Süleymaniye Camisi’nde 23 Kasım’da Şeyhülislam Ebussud Efendi’nin kıldırdığı cenaze namazının gerisinde, naaşı caminin kıble tarafındaki türbesine defnedildi.

Kanuni’nin yoğun askeri ve siyasi faaliyetleriyle Osmanlı, Kâinat İmparatorluğu haline geldi. Kanuni Sultan Süleyman dönemi, Avrupa’nın siyasi coğrafyasını içten etkiledi. Osmanlı bu dönemde Avrupa devletler dengesinde belirleyici bir rol üstlendiği gibi modern Avrupa’nın oluşumunda da pay sahibi oldu.

İmparatorluğun sınırlarının ulaştığı toprakların dışarıya Kuzey Afrika içlerinden Habeşistan’a, Yemen’e, Hindistan’a, kuzeyde Rus steplerine değin fazla geniş bir sahaya başat oldu. Osmanlı İmparatorluğunu yüz ölçümü olarak en çok büyüten padişah olan Kanuni Sultan Süleyman, 6 milyon 557 bin kilometrekare olarak devraldığı toprakları 14 milyon 983 bin kilometrekareye çıkardı.

MİMAR SİNAN’A İSTANBUL’DA ABİDEVİ YAPILAR İNŞA ETTİRDİ

Kanuni Sultan Süleyman, ömrünün son dönemine kadar aralıksız av merakı ve uzun seferleri dolayısıyla imparatorluğun dağıtılmış bölgelerini tanıdı, doğuda ve batıda pek fazla yeri fark etti, şehir halkı ve kasabaları dolaştı. Bu bakımdan Kanuni, imparatorluğunu coğrafi temelde de şahsen gezerek tanımış son Osmanlı padişahı kabul ediliyor. Devrinde yaptığı reformlar, bürokrasinin şekillenmesi ve kanunlar Osmanlı’yı kuvvetli bir şekilde dönüştürdü.

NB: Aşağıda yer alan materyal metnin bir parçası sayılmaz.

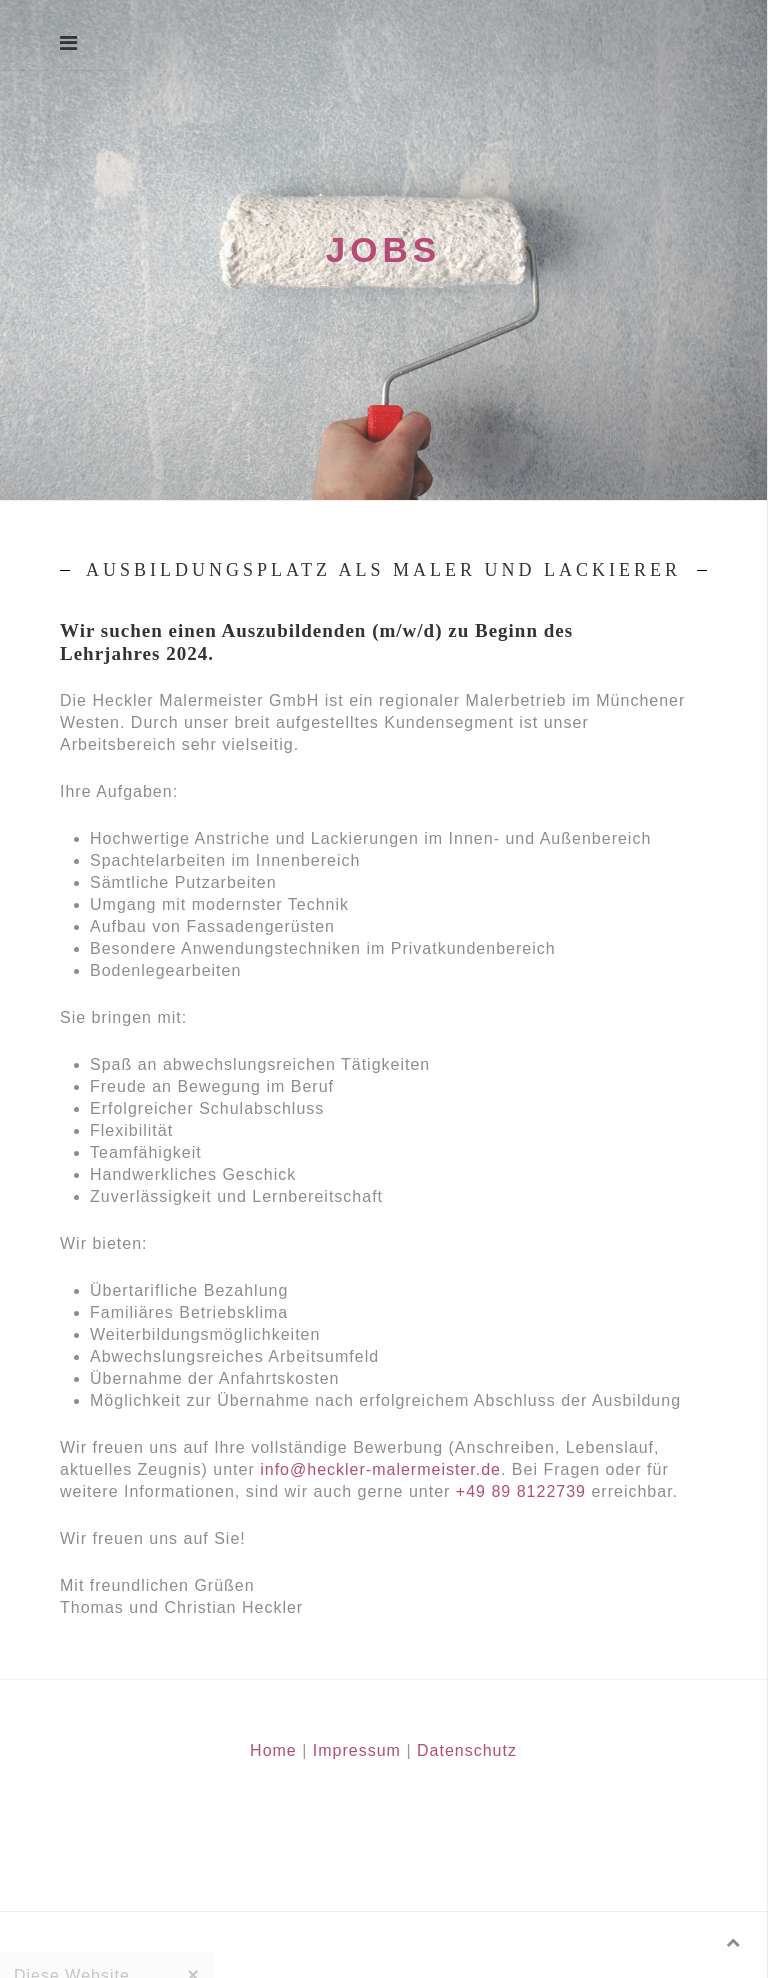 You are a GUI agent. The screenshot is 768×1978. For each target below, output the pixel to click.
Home (273, 1750)
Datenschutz (467, 1750)
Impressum (357, 1750)
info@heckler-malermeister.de (380, 1469)
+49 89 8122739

Kanuni Sultan Süleyman Han adına yazılı Süleymannameler’de ve Şehnamelerde onun askeri liderliği ön plana çıkarılmıştır. Padişah Gazi Sultan, Adaletli Hükümdar, İslam’ın Koruyucusu ve Savunucusu, edebiyat ve sanat hamisi sıfatlarıyla övüldü. Hükümdarlığı döneminde imparatorluğun birçok bölgesine kayda değer cami ve imarethaneler yaptırdı. Özellikle Mimar Sinan’a İstanbul’da abidevi yapılar yapı ettirdi.